Kendini özgürce ifade etme ve kültürel haklarını talep etmenin bu ülkede suç olarak görüldüğünü ifade eden Belhassen, “Oysaki suç olarak görülmesi gereken şey, insanların kendi dilleriyle konuşamamalarıdır. Bu tutuklamalar, ifade özgürlüğüne karşı bir uygulamadır. Yarın yargılanacak insanların birçoğu örgütlenme hakkını kullandıkları için yargılanıyor” dedi.

“Halen işkencenin devam ettiği bir ülkede güvenlik güçlerinin işkence uygulamaları kesinlikle kabul edilebilir bir durum değildir” diye konuşan Belhassen, şöyle devam etti: “Yarın davası görülecek insanlara işkence yapılmadı belki ama aşağılayıcı davranışlarda bulunulmuştur. Biz insan hakları savunucuları olarak, son yapılan referandumdan sonra çok umutlandık.

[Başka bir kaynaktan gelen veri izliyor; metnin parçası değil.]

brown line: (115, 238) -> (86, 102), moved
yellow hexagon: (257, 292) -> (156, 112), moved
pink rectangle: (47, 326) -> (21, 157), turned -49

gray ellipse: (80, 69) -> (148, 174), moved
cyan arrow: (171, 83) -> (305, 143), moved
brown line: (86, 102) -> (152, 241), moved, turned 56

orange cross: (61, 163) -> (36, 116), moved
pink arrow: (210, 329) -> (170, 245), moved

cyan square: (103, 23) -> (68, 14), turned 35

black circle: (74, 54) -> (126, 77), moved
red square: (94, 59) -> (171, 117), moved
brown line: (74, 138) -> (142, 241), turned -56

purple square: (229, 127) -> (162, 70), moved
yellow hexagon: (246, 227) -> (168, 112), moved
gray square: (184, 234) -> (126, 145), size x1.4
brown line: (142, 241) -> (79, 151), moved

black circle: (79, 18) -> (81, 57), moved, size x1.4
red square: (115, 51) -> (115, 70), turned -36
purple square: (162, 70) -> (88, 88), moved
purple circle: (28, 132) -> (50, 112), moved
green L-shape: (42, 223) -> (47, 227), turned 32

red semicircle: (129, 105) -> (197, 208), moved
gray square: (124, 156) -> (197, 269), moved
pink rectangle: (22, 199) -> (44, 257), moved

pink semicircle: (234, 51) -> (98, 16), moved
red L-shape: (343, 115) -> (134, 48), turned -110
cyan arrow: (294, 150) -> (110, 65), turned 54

Bu referandum sonucunda Türkiye kendini barışçıl bir ülke olarak tanıtabilir belki ama hükümet bu referandum sonuçlarını tamamen hayata geçirip, anayasa reformu üzerinde ciddi çalışmalar yapılmalı ve hayata geçirmelidir.”

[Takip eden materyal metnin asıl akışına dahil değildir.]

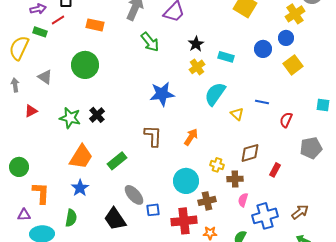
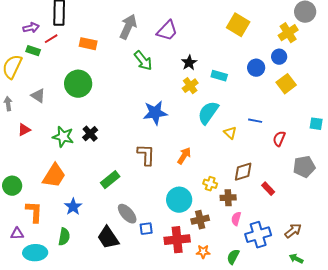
orange trapezoid: (81, 157) -> (54, 176), moved
red rectangle: (275, 170) -> (268, 189), turned -72

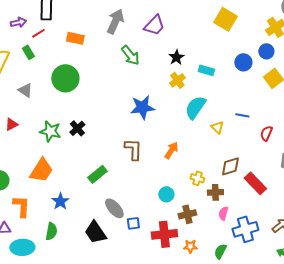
green rectangle: (33, 51) -> (28, 52), moved, turned 40
red rectangle: (268, 189) -> (255, 183), size x1.6
cyan circle: (179, 200) -> (166, 194), size x0.6

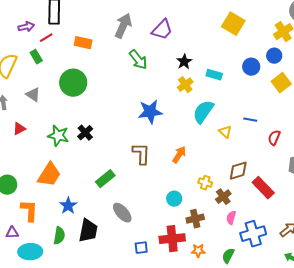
brown cross: (215, 192) -> (223, 197), turned -35
blue square: (133, 223) -> (141, 248), moved
black trapezoid: (95, 232) -> (88, 231), moved, turned -135

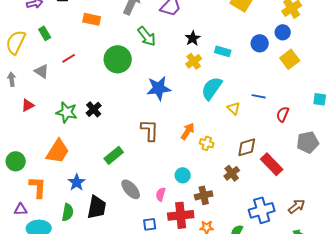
red line: (46, 38) -> (69, 58), moved
green circle: (73, 83) -> (118, 59), moved
yellow cross: (205, 183) -> (207, 143), moved
pink semicircle: (231, 218) -> (161, 194), moved

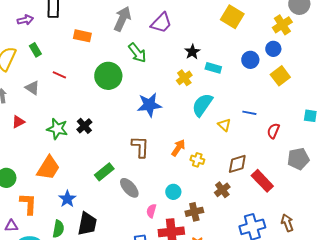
black star: (193, 38) -> (192, 52), moved
red line: (69, 58) -> (59, 75), turned 56
gray ellipse: (131, 189) -> (129, 188), moved
brown arrow: (297, 206) -> (287, 223), turned -72

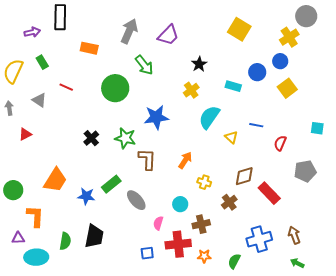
cyan rectangle: (213, 68) -> (233, 86), moved
green star: (57, 129) -> (125, 138), moved
yellow cross: (197, 160) -> (204, 182), moved
blue star: (67, 199) -> (86, 196), moved, turned -30

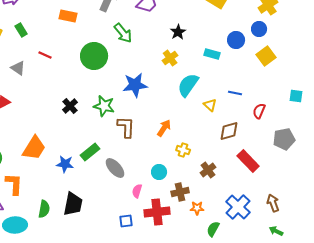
brown diamond: (244, 176) -> (229, 131), moved
blue cross: (259, 239) -> (238, 207), turned -30
orange star: (204, 256) -> (197, 208), moved

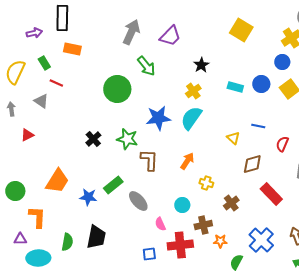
orange rectangle: (68, 16) -> (72, 49), moved
blue circle: (236, 40) -> (261, 84), moved
red line: (45, 55) -> (56, 83), moved
cyan semicircle: (188, 85) -> (191, 118), moved
pink semicircle: (137, 191) -> (160, 224), turned -40

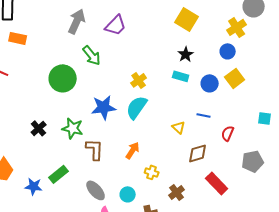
black star: (201, 65) -> (186, 54), moved
blue circle: (261, 84) -> (210, 83), moved
gray ellipse: (138, 201) -> (96, 190), moved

Yarın görülecek duruşmanın çok önemli olduğunu kaydeden Belhassen, şunları söyledi: “Mahkeme yarın kapılarını tamamen açık tutmalı, adil yargılanma yapılmalıdır. Eğer Türkiye uluslar arası alana açılmak istiyorsa, insan hakları ve demokrasi konusunda ciddi adımlar atmalı. İleriki zamanlarda hükümet temsilcileriyle de sivil toplum kuruluşu temsilcileriyle de görüşeceğiz. Diğer ülkelerde başlattığımız dayanışmayı burada da gerçekleştirmek istiyoruz. Sivil kuruluşların ve halkın taleplerini İHD aracılığıyla elde ederek, raporlaştıracağız ve bunu uluslar arası kamuoyu ile paylaşacağız.”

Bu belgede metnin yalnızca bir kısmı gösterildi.